LET OP: Van de jaargangen tot 2007 zijn - op een paar uitzonderingen na - alleen de abstracts beschikbaar. Vanaf 2007 is van ieder artikel ook een .pdf beschikbaar.

Resultaten van een uitgebreide grondonderzoekscampagne in de Boomse klei te Sint-Katelijne-Waver (deel 2)

Noël Huybrechts, Jan Maertens en Patrick Mengé, Geotechniek nr. 4, oktober 2002, pagina 18

In het kader van een onderzoeksproject over het draagvermogen van grondverdringende schroefpalen werd op een terrein te Sint-Katelijne-Waver een omvangrijk grondonderzoek uitgevoerd. De ondergrond van dit gebied bestaat uit overgeconsolideerde Tertiaire Boomse klei. Het meetprogramma omvatte mechanische sonderingen (continue en discontinue), elektrische sonderingen, Menard pressiometerproeven, seismische sonderingen en seismische oppervlaktemetingen (SASW, refractie). In het laboratorium zijn classificatieproeven uitgevoerd alsmede triaxiaalproeven (CU en UU) met Benderelementen in de cel. Er wordt een correlatie gemaakt tussen de verschillende metingen. In een vorige bijdrage in Geotechniek (Geotechniek 2002 nr.3, pagina 14) werden de resultaten van de 12 statische paalbelastingsproeven beschreven.

Het gedrag van een afgezonken tunnel als gevolg van een aardbeving

J.M. Middelkamp, J. Herbschleb, U.F.A. Karim, Geotechniek nr. 4, oktober 2002, pagina 32

Een afgezonken tunnel in Griekenland is gebruikt als onderwerp voor een dynamische eindige elementenanalyse om de invloed van de grondsoort en de kracht van de aardbeving op het tunnelgedrag tijdens een aardbeving te bestuderen.
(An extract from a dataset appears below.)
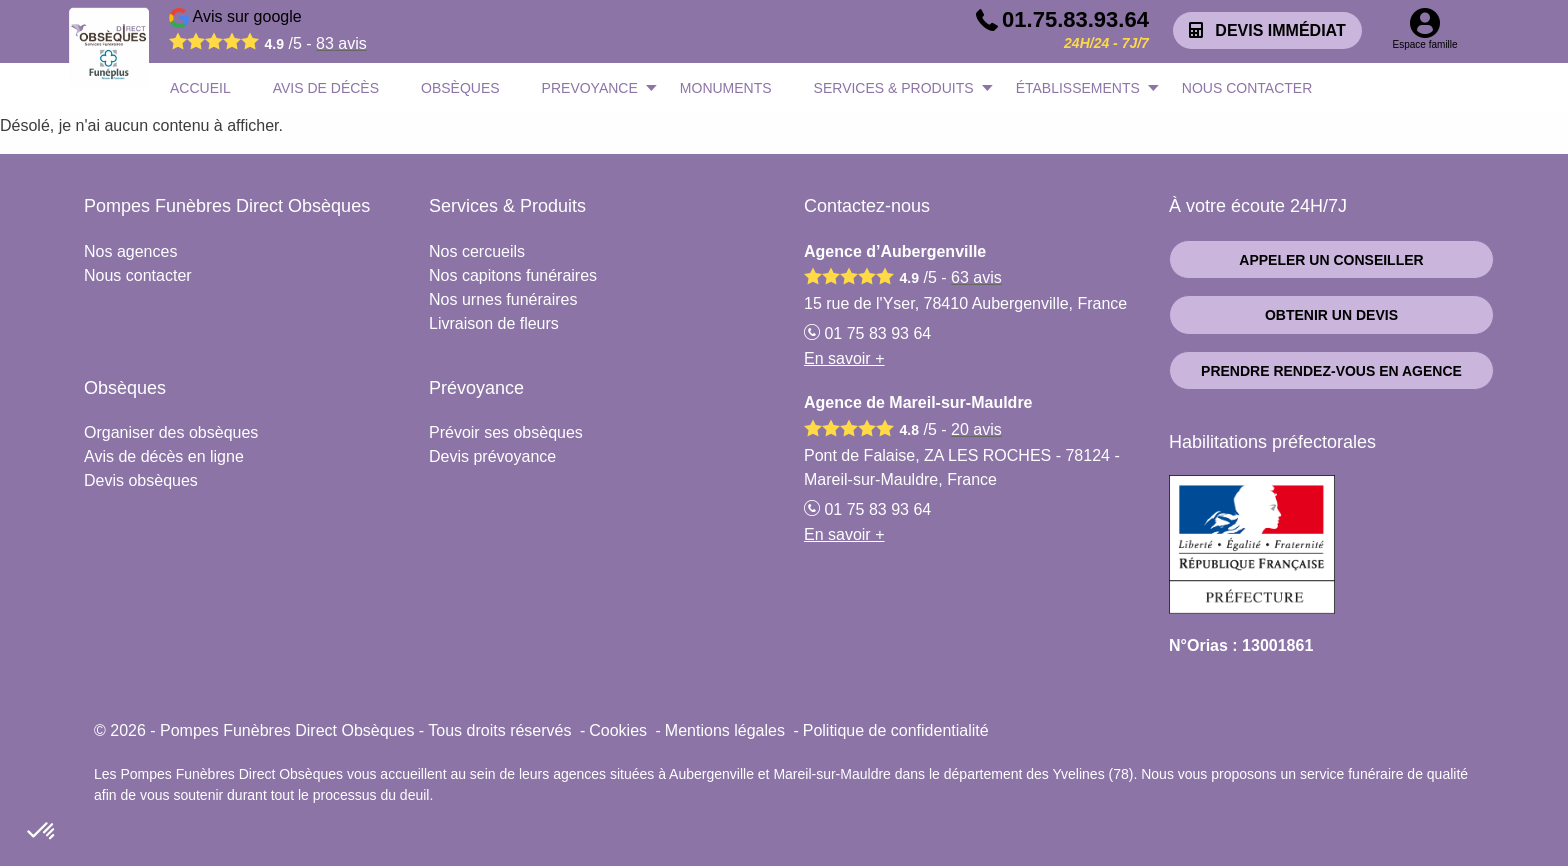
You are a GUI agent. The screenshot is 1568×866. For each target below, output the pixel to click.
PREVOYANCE (590, 88)
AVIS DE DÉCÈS (326, 88)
De aardbevingsbelasting resulteert in een enorme horizontale tunnelverplaatsing, waarbij de tunnel als een stijf lichaam beweegt. De tunnel lijkt de krachten als gevolg van de dynamische belasting op te kunnen nemen zonder te bezwijken. De grondsoort is van ondergeschikt belang voor het dynamische tunnelgedrag, terwijl de kracht van de aardbeving een grote rol speelt. De resultaten van de numerieke analyse vormen de invoer voor een semi-analytische bepaling van de verwekingsgevoeligheid. Uit de resultaten volgt dat verweking een belangrijk bezwijkmechanisme is. Naast de kracht van de aardbeving blijkt ook de grondslag van grote invloed op de verwekingsgevoeligheid.
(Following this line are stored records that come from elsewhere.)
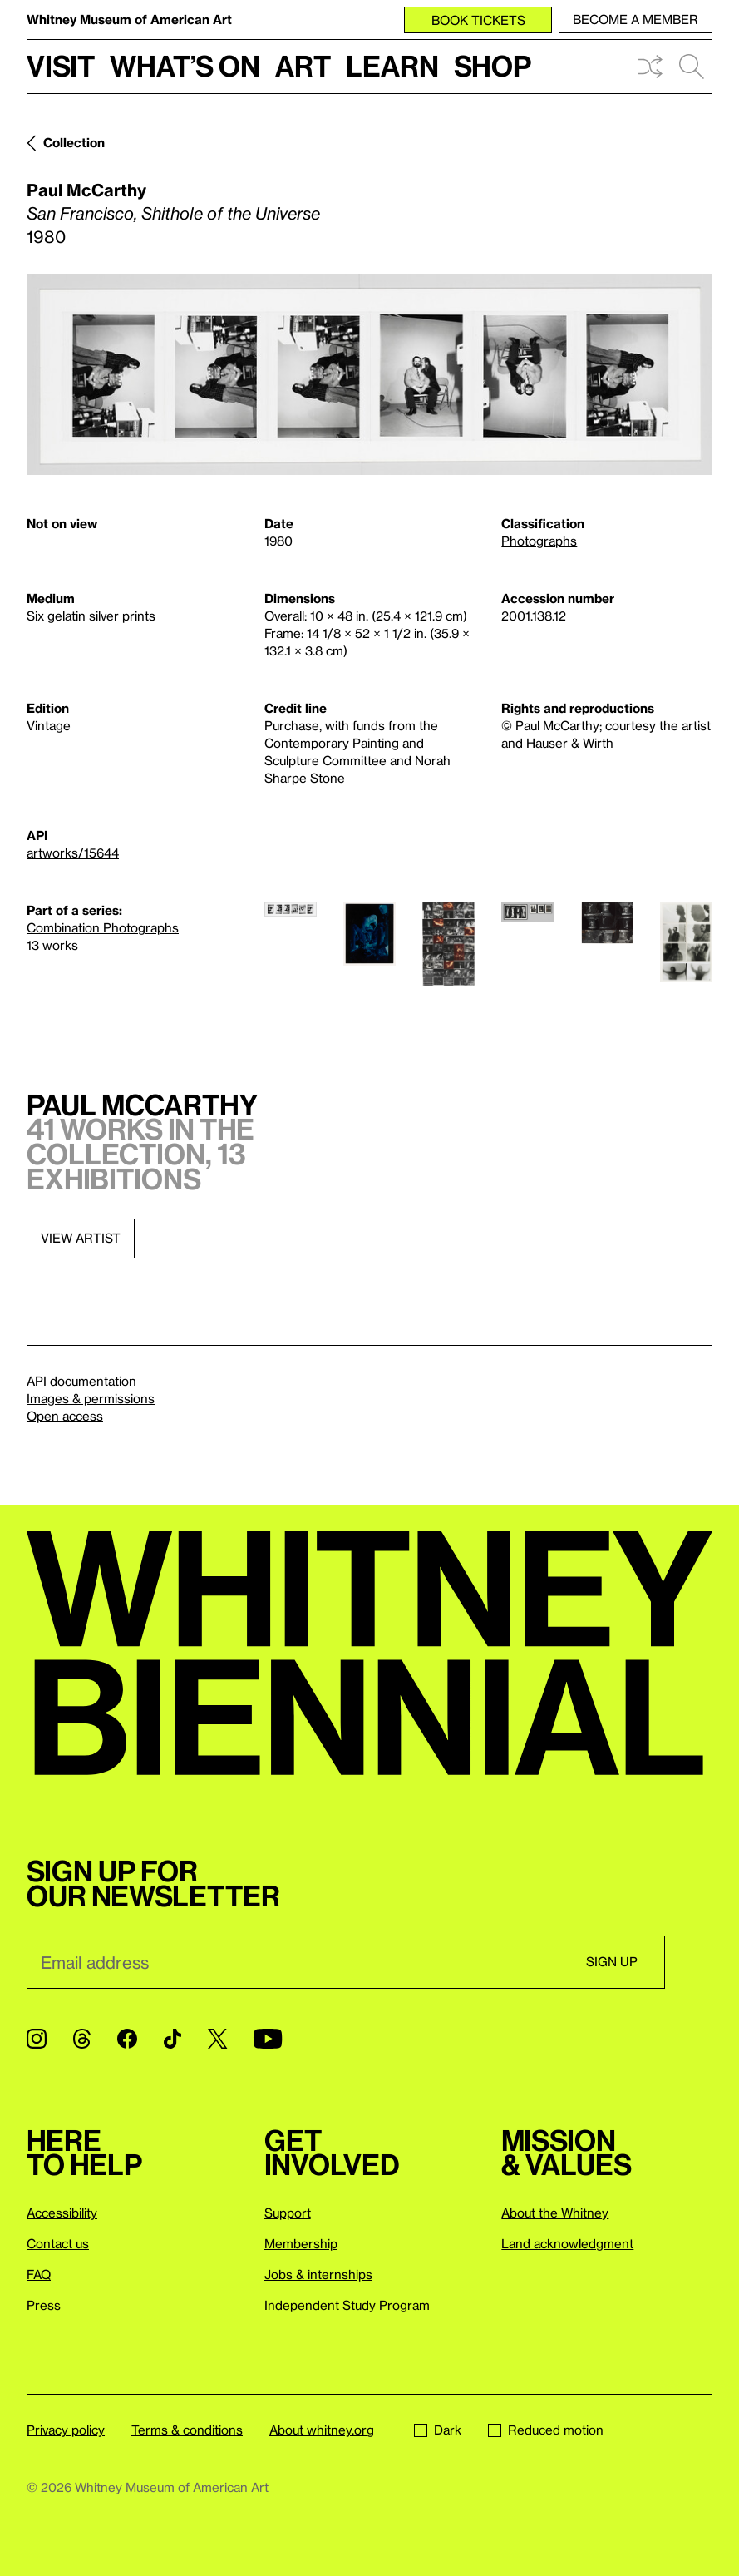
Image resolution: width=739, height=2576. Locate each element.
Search (691, 66)
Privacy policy (66, 2429)
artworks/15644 (73, 852)
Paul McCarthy (86, 190)
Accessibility (62, 2212)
De eerste grondvernagelingswand van Nederland, ontwerp, uitvoering en testen

Erik van Soest en Marinus de Heus, Geotechniek nr. 4, oktober 2002, pagina 38

Bij het knooppunt ter plaatse van de kruising van de Betuweroute met de bestaande spoorlijn Tiel-Geldermalsen ligt in de bestaande aardebaan van de A15 een viaduct. In de nieuwe situatie moet extra ruimte worden gecreëerd onder de noordzijde van het viaduct. De extra ruimte wordt gecreëerd door ter plaatse van het bestaande talud onder het viaduct een verticale grondvernagelingswand aan te brengen zonder hinder voor auto- en/of treinverkeer. In het artikel worden het ontwerp, de uitvoering en het testen van de grondvernagelingswand besproken.

De herstelmethode voor de Toren van Pisa: een Nederlandse kunde

F.B.J. Barends, Geotechniek nr. 4, oktober 2002, pagina 48

Nederland kent vele scheve kerktorens die qua scheefstand kunnen wedijveren met de beroemde toren van Pisa. Een enkele toren is in het verleden omgevallen, zelden is een toren weer rechtgezet. Uit een historische publicatie blijkt in 1866 de kerktoren van Nijland, in Friesland, rechtgezet te zijn met dezelfde methode die kort geleden in Pisa is toegepast. De historische publicatie laat zien, dat goede ideeën en hun geslaagde toepassingen meestal niet nieuw zijn. We zijn ze alleen vergeten.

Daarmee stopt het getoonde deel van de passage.